(Collected data)

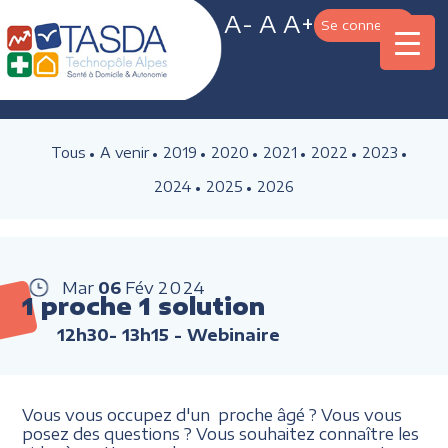
A-
A
A+
Se connecter
Tous
A venir
2019
2020
2021
2022
2023
2024
2025
2026
Mar
06
Fév
2024
1 proche 1 solution
12h30- 13h15
- Webinaire
Vous vous occupez d'un proche âgé ? Vous vous
posez des questions ? Vous souhaitez connaître les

→ WORK REQUIRED
The expected output is every entry, retyped exactly, with all pictures removed.

→ ANSWER TO THIS EXERCISE
A-
A
A+
Se connecter
Tous
A venir
2019
2020
2021
2022
2023
2024
2025
2026
Mar
06
Fév
2024
1 proche 1 solution
12h30- 13h15
- Webinaire
Vous vous occupez d'un proche âgé ? Vous vous
posez des questions ? Vous souhaitez connaître les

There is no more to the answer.